-- DATA TO EXAMINE follows --

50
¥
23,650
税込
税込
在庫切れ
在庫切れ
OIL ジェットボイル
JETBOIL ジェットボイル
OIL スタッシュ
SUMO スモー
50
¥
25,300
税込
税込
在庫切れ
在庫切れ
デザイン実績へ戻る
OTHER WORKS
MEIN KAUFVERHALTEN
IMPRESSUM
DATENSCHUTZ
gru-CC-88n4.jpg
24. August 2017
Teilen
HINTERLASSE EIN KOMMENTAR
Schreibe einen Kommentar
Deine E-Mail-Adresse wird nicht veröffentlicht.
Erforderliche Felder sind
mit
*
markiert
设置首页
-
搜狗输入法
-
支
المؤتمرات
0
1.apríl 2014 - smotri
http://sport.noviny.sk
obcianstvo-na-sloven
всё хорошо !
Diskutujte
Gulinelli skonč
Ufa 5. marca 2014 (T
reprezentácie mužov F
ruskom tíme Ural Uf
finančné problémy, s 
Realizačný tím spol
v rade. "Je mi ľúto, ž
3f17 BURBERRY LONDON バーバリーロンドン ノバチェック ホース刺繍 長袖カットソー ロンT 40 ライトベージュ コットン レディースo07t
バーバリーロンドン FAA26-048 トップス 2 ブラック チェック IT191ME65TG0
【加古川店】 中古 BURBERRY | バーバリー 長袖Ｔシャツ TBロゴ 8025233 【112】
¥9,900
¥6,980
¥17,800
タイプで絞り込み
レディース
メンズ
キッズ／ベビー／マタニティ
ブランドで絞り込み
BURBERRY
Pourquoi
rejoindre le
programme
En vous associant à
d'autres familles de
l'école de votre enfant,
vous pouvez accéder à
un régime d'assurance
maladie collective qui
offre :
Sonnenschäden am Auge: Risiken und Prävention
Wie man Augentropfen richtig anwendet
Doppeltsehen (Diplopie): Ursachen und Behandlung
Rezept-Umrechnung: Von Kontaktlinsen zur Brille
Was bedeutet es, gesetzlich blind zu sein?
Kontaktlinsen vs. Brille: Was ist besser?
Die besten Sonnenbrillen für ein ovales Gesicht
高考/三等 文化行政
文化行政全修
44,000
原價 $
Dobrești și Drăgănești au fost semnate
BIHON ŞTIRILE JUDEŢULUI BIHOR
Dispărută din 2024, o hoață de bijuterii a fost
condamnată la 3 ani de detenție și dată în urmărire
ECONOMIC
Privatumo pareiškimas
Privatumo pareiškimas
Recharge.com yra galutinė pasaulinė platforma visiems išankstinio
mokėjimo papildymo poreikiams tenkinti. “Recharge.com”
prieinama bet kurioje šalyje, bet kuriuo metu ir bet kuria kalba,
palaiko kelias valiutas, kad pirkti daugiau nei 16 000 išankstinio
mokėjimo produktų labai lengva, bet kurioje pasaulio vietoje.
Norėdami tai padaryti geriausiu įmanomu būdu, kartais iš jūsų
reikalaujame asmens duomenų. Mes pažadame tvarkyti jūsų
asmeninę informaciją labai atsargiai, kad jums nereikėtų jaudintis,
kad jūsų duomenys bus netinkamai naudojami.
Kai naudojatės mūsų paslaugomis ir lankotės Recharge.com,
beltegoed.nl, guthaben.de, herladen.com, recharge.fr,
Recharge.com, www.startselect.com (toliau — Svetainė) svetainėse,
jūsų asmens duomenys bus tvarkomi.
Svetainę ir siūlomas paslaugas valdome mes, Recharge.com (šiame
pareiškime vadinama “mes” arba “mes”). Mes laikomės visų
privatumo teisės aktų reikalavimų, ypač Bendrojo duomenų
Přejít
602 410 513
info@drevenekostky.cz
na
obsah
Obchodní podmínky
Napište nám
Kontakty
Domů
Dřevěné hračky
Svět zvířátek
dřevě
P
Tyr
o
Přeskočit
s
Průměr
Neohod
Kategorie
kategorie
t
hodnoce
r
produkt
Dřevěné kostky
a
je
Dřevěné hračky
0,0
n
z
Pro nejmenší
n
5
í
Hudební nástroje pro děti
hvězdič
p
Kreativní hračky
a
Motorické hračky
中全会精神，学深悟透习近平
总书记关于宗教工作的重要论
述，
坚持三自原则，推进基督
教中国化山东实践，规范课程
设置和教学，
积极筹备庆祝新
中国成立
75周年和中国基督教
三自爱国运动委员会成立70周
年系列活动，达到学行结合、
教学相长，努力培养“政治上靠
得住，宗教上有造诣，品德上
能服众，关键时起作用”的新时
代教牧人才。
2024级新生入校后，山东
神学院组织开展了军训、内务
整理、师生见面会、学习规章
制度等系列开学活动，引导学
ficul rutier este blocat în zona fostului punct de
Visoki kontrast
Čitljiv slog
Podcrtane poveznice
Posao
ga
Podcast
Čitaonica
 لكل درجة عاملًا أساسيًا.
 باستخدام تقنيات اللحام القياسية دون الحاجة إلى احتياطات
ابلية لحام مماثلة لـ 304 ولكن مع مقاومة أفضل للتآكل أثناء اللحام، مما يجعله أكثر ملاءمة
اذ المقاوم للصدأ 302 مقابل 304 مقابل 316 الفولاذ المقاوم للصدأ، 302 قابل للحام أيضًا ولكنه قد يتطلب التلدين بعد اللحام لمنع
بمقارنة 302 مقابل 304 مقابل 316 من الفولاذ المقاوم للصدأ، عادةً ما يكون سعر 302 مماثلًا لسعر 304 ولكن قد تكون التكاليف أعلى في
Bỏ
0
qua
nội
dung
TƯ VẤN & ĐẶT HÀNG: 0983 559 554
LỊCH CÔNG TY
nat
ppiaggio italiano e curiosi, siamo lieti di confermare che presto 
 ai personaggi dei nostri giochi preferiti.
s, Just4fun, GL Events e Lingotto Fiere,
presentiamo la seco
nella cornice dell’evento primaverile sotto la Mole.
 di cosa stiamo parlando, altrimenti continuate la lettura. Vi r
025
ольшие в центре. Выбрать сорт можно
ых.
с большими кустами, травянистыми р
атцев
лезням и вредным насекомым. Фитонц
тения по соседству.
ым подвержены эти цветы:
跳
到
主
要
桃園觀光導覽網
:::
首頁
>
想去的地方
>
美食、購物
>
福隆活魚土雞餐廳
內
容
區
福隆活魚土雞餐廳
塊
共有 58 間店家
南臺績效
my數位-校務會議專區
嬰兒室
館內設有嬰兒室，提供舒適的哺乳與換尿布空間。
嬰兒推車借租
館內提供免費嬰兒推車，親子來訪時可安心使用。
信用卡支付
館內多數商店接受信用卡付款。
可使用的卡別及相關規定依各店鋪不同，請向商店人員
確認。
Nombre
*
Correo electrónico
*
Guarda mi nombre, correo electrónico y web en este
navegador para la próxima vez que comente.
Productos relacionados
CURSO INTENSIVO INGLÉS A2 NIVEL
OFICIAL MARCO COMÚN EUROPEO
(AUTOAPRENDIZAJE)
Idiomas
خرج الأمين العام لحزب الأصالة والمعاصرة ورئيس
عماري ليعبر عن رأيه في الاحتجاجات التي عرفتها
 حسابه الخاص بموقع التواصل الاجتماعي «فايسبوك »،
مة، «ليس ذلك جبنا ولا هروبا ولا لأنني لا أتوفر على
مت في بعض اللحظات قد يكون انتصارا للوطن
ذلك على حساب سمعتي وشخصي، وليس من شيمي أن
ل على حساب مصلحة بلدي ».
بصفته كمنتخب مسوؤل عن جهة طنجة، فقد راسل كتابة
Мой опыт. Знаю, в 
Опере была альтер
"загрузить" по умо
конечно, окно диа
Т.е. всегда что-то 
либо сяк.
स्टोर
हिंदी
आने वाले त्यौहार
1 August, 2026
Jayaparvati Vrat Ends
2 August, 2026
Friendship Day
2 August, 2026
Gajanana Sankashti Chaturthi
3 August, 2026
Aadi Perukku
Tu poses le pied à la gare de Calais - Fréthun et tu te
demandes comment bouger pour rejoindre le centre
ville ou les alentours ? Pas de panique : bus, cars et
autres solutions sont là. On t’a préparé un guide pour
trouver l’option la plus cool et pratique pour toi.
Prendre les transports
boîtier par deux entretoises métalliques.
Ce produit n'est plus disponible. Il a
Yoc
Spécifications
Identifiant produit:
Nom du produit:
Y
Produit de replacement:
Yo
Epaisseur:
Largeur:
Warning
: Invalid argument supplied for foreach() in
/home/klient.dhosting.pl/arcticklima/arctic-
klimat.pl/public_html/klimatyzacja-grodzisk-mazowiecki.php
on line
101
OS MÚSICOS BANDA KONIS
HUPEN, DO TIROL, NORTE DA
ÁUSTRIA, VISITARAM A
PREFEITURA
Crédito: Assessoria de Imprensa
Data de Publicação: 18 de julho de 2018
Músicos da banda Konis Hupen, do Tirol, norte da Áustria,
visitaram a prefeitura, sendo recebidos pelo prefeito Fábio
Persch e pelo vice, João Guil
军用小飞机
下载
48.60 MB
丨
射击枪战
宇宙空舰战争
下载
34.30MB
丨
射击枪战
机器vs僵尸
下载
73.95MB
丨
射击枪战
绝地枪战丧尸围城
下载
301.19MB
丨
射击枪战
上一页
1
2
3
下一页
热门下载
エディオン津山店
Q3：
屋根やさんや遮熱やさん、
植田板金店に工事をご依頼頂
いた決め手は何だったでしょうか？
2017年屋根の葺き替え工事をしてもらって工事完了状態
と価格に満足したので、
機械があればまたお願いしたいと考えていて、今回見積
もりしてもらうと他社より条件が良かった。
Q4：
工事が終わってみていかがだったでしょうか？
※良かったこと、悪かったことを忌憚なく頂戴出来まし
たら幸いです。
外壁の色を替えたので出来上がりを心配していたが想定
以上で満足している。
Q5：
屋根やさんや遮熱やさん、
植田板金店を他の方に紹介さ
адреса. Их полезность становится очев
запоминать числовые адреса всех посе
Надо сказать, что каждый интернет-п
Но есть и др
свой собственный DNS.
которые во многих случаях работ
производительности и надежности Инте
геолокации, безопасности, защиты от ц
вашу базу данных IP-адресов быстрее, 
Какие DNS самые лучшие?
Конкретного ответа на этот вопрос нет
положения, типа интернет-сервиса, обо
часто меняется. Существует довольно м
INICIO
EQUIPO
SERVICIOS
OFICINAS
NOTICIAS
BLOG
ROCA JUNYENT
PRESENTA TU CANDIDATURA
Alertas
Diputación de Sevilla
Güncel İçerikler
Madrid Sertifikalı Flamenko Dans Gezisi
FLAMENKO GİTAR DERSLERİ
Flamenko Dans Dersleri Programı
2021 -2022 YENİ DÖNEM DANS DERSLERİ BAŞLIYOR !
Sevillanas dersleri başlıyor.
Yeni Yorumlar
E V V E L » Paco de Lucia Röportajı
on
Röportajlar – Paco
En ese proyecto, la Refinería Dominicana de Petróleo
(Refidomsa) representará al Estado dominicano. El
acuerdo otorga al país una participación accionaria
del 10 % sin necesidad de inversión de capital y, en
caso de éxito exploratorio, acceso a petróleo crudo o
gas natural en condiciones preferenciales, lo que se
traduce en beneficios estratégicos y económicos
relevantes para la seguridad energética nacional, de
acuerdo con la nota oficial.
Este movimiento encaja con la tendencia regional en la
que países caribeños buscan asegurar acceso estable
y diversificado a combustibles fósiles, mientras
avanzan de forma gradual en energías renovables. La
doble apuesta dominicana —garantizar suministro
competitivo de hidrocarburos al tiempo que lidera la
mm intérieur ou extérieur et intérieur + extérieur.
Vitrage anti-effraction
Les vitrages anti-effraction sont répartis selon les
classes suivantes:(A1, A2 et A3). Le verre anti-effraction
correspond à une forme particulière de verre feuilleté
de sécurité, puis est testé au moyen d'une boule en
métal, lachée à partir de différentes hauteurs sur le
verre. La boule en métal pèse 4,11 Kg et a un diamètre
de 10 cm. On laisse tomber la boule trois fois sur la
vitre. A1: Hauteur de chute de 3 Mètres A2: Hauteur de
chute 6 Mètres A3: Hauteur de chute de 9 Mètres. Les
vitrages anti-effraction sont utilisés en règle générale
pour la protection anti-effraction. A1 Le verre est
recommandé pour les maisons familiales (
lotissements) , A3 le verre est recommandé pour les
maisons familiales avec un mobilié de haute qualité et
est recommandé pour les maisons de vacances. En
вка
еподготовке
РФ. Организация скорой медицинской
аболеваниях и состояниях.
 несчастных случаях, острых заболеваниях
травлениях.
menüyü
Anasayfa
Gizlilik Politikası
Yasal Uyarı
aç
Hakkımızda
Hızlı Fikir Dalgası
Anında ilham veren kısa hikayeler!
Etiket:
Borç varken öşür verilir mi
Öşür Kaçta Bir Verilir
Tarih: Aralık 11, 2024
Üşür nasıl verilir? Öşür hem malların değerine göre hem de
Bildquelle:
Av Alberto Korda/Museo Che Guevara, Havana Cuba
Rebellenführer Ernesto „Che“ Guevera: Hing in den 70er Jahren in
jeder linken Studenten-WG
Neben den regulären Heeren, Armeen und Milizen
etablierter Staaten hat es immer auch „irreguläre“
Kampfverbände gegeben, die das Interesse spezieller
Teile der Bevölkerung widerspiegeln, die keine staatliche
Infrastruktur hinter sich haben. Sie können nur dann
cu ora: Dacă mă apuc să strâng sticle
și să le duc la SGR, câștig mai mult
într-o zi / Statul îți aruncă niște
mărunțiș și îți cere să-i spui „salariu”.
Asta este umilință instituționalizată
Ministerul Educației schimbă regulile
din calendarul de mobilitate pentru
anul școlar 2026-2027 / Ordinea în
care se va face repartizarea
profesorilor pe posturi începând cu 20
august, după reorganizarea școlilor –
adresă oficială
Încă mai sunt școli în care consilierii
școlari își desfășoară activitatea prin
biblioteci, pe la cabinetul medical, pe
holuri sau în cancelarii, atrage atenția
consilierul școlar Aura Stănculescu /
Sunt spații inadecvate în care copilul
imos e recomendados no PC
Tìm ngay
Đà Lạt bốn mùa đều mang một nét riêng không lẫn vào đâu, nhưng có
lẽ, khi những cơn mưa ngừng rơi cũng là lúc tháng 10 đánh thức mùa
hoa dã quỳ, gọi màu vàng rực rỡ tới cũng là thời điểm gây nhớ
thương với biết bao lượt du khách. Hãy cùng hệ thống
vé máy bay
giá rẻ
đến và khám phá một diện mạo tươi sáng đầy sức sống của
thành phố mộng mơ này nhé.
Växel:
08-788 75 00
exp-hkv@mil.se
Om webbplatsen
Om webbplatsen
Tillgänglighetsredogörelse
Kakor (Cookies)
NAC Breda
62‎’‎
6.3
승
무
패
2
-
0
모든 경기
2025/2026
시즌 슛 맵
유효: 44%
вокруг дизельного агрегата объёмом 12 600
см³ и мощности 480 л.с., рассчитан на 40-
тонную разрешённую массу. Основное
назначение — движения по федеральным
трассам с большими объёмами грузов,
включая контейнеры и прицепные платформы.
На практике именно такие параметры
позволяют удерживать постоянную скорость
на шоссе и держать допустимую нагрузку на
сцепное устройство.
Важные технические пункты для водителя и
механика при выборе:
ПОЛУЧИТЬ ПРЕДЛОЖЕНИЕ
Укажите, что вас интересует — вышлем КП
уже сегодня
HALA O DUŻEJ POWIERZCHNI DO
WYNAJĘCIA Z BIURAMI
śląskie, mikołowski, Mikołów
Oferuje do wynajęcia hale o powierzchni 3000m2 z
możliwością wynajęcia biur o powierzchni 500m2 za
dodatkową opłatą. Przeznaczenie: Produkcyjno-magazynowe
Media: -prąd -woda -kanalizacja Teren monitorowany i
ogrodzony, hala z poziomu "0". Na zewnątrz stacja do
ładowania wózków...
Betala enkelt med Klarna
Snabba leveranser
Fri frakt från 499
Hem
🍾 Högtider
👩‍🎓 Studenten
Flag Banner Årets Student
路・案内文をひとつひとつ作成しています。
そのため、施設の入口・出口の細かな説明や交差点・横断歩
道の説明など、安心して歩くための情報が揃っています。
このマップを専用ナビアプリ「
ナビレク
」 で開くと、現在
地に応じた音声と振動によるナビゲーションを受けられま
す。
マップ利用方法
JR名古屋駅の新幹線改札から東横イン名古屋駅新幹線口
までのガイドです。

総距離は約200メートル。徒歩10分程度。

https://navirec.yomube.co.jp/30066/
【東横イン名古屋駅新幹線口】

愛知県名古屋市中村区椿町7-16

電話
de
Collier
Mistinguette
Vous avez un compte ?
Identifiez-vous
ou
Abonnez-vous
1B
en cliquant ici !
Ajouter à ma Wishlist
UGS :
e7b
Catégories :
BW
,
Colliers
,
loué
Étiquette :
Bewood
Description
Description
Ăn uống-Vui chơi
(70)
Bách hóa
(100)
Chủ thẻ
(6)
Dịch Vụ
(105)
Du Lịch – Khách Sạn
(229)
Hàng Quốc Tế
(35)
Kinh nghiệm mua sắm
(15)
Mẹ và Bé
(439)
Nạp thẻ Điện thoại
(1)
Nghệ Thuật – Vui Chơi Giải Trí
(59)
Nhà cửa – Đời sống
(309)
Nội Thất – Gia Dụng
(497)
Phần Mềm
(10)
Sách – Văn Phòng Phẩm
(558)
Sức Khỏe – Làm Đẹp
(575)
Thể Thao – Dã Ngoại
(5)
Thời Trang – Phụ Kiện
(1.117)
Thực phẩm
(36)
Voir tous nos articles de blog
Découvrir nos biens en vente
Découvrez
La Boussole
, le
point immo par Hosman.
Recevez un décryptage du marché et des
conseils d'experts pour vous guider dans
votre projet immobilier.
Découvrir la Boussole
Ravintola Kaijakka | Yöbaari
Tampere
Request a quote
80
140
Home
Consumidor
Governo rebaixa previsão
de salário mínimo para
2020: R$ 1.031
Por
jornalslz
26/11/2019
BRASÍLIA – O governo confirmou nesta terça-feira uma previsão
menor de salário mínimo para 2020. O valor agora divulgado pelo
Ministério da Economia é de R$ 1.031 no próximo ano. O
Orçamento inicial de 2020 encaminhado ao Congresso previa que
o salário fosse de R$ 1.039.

-- DATA TO EXAMINE concluded --

● ACTIVITY
Where a line of the material holds the word "Découvrir", copy that line.

● RESPONSE FOR THIS EXERCISE
Découvrir nos biens en vente
Découvrir la Boussole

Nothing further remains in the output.